> [The problem]:
Leave out the pictures and output the data verbatim.

(Beginning of Source material)

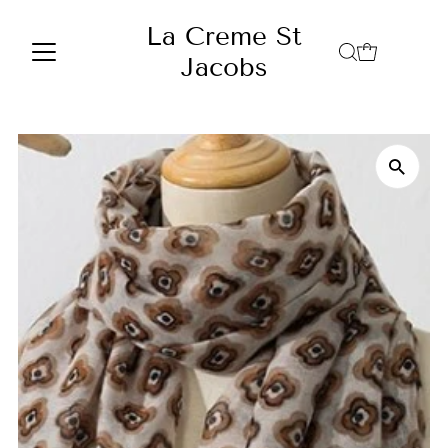
Skip to content
La Creme St
Jacobs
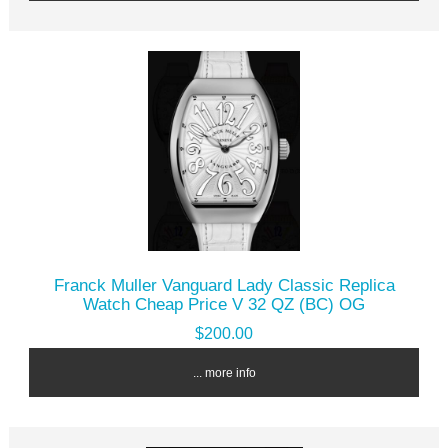
Franck Muller Vanguard Lady Classic Replica
Watch Cheap Price V 32 QZ (BC) OG
$200.00
... more info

(End of Source material)

> [Exercise result]:
Skip to content
La Creme St
Jacobs
Franck Muller Vanguard Lady Classic Replica
Watch Cheap Price V 32 QZ (BC) OG
$200.00
... more info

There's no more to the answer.